– Если ты ещё раз поинтересуешься моим мнением о ней, то я выскажу всю гадость, которую думаю о тебе. Макс, никогда не спрашивай чужого мнения и не сомневайся в той красоте, которую ты сам себе выбрал.
– Я понял тебя, – с позёрской осторожностью откликнулся Максим, выставил перед собой руку и клятвенно произнёс: – Только сам, без всяких советов, с подачи открытой души и горячего сердца…, – запнулся, рассмеявшись, а потом заговорил нормальным тоном: – Ну, а всё-таки, скажи…. Поверь, у любого другого мужика я и спрашивать бы не стал. Просто, ты избранный. Ты спас меня, и это налагает на тебя определённую ответственность за меня. Так что, я вправе требовать твоего мнения. Ну, чисто из любопытства…. (рассмеялся он опять). Уверяю тебя, твоя оценка не будет для меня фатальной.
Валентин посмотрел на Максима немного сомневающимся, но улыбчивым усталым взглядом и ответил:
– Очень мила и, по-моему, сообразительная девушка. Но есть у меня и определённое переживание по этому поводу. С трудом верится, что такая красавица может быть свободна от мужской заботы.
– О-о…, свободна! Ещё как, свободна! – подтвердил самодовольно Максим. – Она уже всё про меня знает, а я про неё. Не зря же мы с ней вчера до позднего вечера здесь просидели. Дашенька рассталась со своим ухажёром чуть больше месяца назад. Мне показалось, что он прижимистым жлобом оказался, …но я не хочу его обсуждать. В общем, сердце у неё по этому поводу не разбито. Целёхонькое сердечко. Да, ты и сам, наверное, это почувствовал. А как у тебя с тёть Милой? Всё серьёзно? – неожиданно перевёл он разговор на другую женщину.
Егоров даже задержал дыхание от такой откровенной беспринципности и потом выдохнул:
– Ну, ты и хам, конечно.
Потом с усмешкой посмотрел на забинтованного Макса и уже по-дружески спросил:
– А ты сам-то, как думаешь? – и, не дожидаясь, пока лёгкая задумчивость на лице Максима выльется в какую-нибудь фразу, непринуждённо заговорил: – А как же мне и без серьёзных намерений. Ты можешь себе представить, что я – мужчина, пропитанный социалистической консервативностью, могу позволить себе забавляться с женщиной просто так?
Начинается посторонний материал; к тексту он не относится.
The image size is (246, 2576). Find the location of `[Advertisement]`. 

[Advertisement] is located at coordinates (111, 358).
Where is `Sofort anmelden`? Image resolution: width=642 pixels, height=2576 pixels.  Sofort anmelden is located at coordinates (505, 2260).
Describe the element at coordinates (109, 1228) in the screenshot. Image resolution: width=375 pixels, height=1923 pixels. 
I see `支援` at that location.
Шучу, конечно же (с улыбкой замотал он головой). А, впрочем, какая серьёзность может быть в любви? – задался Валентин вопросом и рассуждал: – Нет, в целом, безусловно, она нужна. В отношениях между мужчиной и женщиной внешне должна проглядываться какая-то благополучность перед окружающими: дескать, у них всё в порядке. А вот внутри этих отношений…, нужна ли эта серьёзность? Мой опыт мне подсказывает, что она появляется, когда отношения, наоборот, разлаживаются. И знаешь, я тебе сейчас кое-что расскажу (оживился Валентин). Вчера вечером она попросила меня сорвать или сбить какую-то шишку с ели. Зачем…? И почему именно шишку…? – не знаю. Так ничего и не объяснила. Вроде бы и глупость полнейшая, …какой-то нелепый каприз с её стороны. Но, как объяснить…, и за кого мне теперь себя принимать, если сегодня вечером я наметил мастерить рогатку?
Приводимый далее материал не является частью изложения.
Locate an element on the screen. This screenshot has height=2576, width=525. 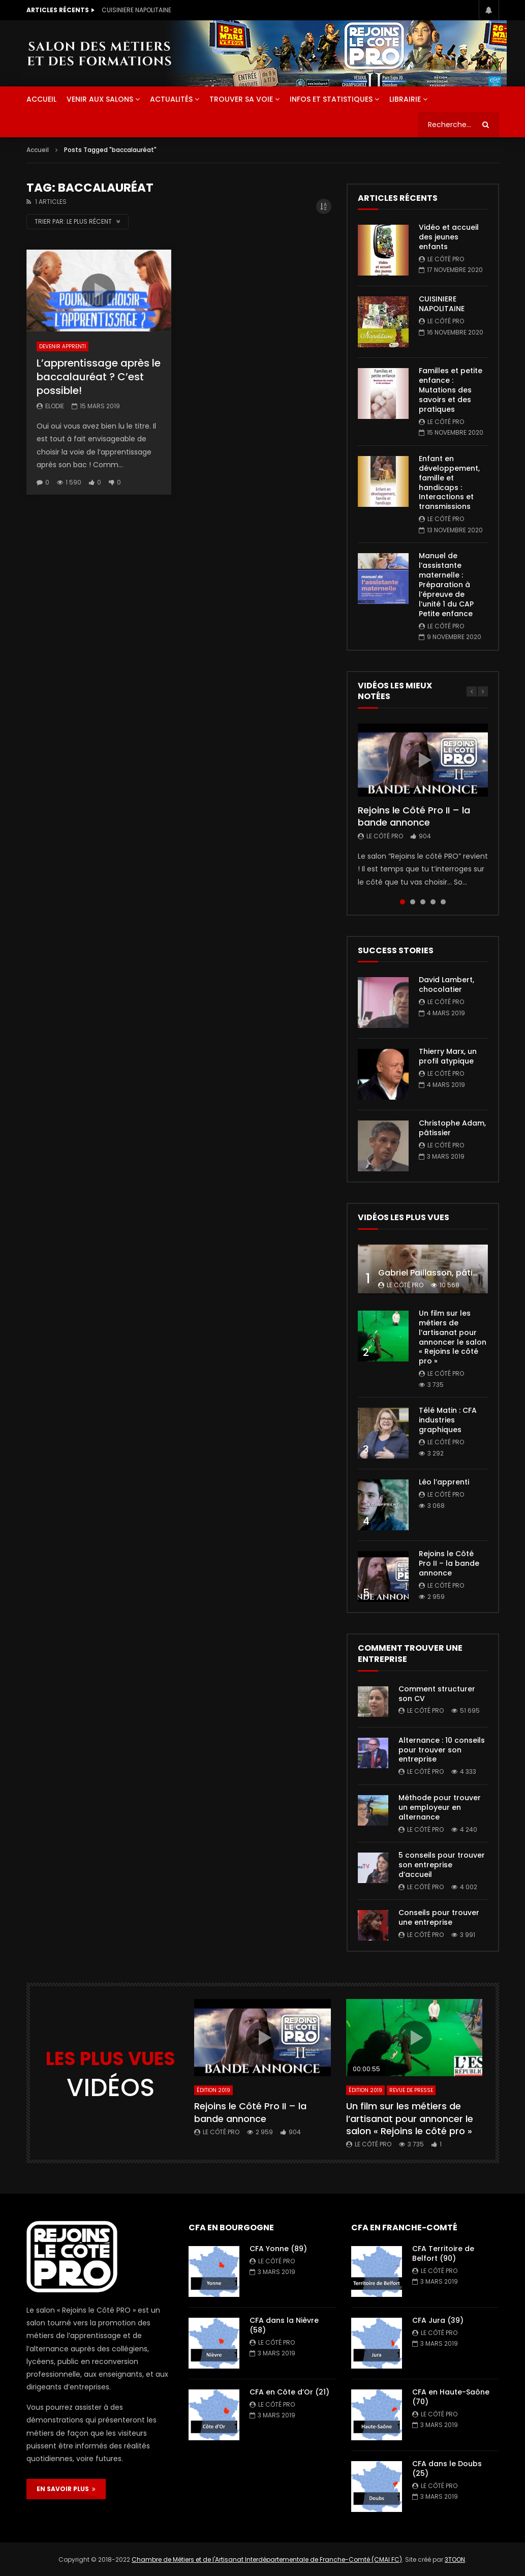 Vidéo et accueil des jeunes enfants is located at coordinates (157, 10).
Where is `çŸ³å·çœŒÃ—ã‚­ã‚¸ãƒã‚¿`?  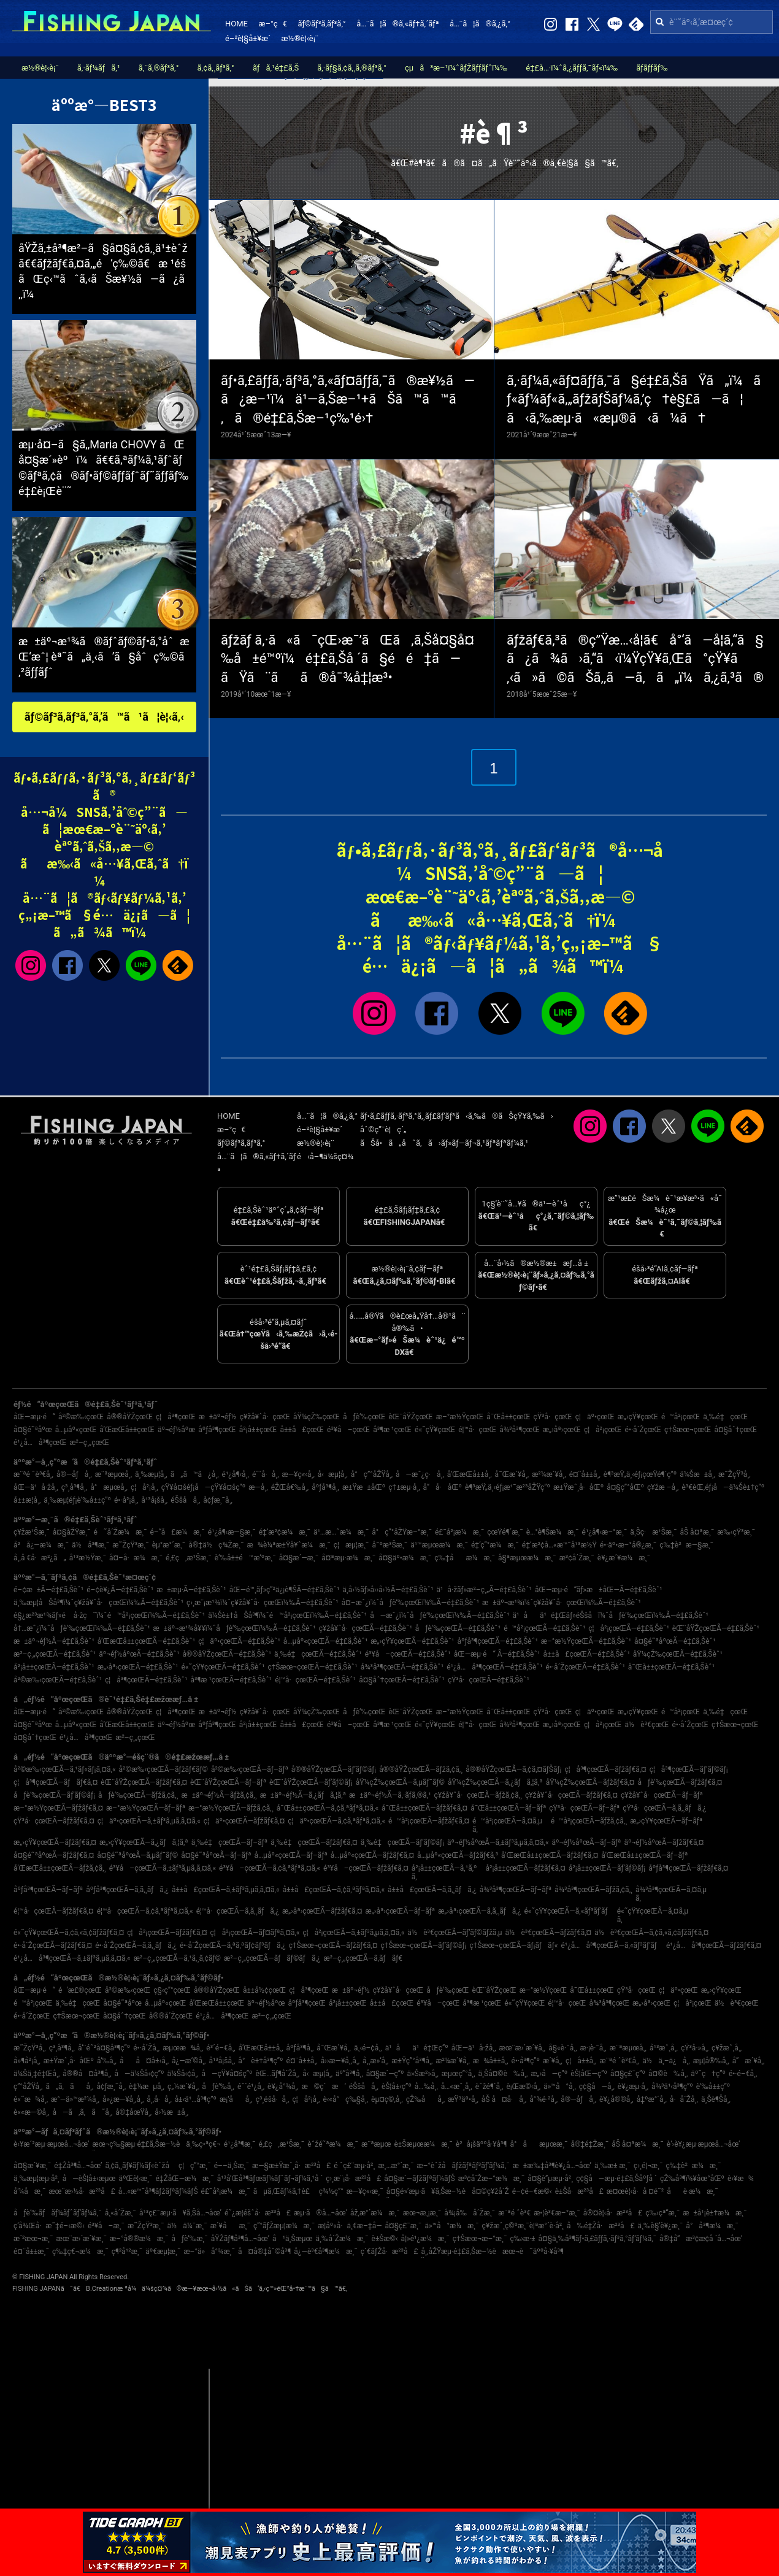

– Да, весело вы без меня живёте, – слегка расстроено отреагировал Максим. Валентин подошёл к окну, присел на подоконник и заговорил:
– Я очень хочу, чтобы ты поскорее выздоравливал и вернулся домой. Знаешь, Макс, я сейчас по-настоящему чувствую себя счастливым человеком и хочу, чтобы моё счастье разделили все близкие мне люди. Я нахожусь в странном состоянии, которое можно назвать: жизнь после жизни. Звучит как бред, но коротко, и лучше не определишь. Когда-то давно я уже наслаждался похожими счастливыми моментами и, скорее всего, я их как-то приукрасил в себе со временем, …или завернул в какую-то красивую печальную обёртку, что ли. И сейчас ко мне вернулось что-то подобное, только, безусловно, другое, более пронзительное и сильное. Даже думать не желаю о том, что такое моё состояние может начать остывать. Наоборот. Я настолько обнаглел от своей радости, что считаю уже мелочью: соорудить тот мостик, по которому перейдут из той прошлой моей жизни в настоящее, оставшиеся там мои драгоценности, …я имею в виду дочь с внучкой. Когда это произойдёт, я буду окончательно счастлив. А ведь, наверняка, не так всё просто сложится….
Он хотел ещё что-то сказать, но открылась дверь в палату, и перед Валентином предстал новый…, до этого момента совершенно незнакомый белоснежный облик его любимой женщины.